"""

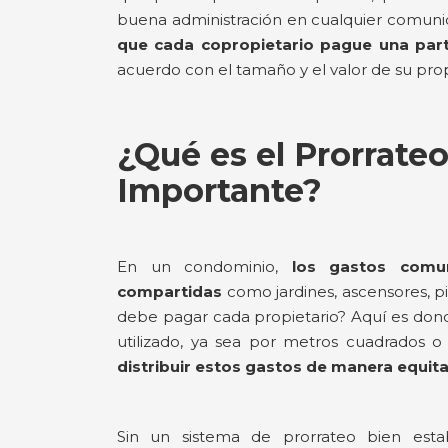
buena administración en cualquier comuni
que cada copropietario pague una part
acuerdo con el tamaño y el valor de su pro
¿Qué es el Prorrateo
Importante?
En un condominio,
los gastos comun
compartidas
como jardines, ascensores, p
debe pagar cada propietario? Aquí es don
utilizado, ya sea por metros cuadrados o 
distribuir estos gastos de manera equit
Sin un sistema de prorrateo bien estab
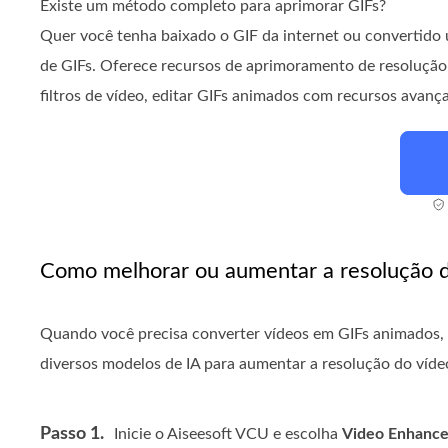
Existe um método completo para aprimorar GIFs?
Quer você tenha baixado o GIF da internet ou convertid
de GIFs. Oferece recursos de aprimoramento de resolução co
filtros de vídeo, editar GIFs animados com recursos avanç
Como melhorar ou aumentar a resolução d
Quando você precisa converter vídeos em GIFs animados, b
diversos modelos de IA para aumentar a resolução do vídeo
Passo 1.
Inicie o Aiseesoft VCU e escolha
Video Enhance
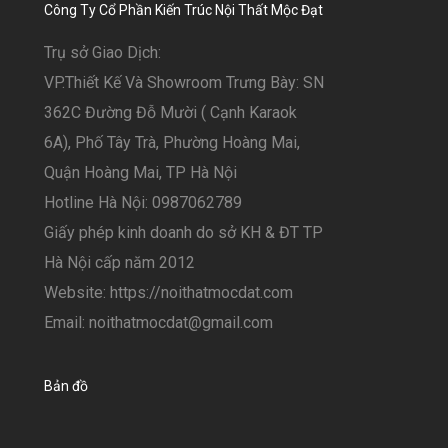
Công Ty Cổ Phần Kiến Trúc Nội Thất Mộc Đạt
Trụ sở Giao Dịch:
VP.Thiết Kế Và Showroom Trưng Bày: SN
362C Đường Đỗ Mười ( Cạnh Karaok
6A), Phố Tây Trà, Phường Hoàng Mai,
Quận Hoàng Mai, TP Hà Nội
Hotline Hà Nội: 0987062789
Giấy phép kinh doanh do sở KH & ĐT TP
Hà Nội cấp năm 2012
Website: https://noithatmocdat.com
Email: noithatmocdat@gmail.com
Bản đồ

"""

WORK INSTRUCTIONS -> Among the lines of the data above, count those containing the word "cada" and report the total alone.

EXERCISE SOLUTION -> 2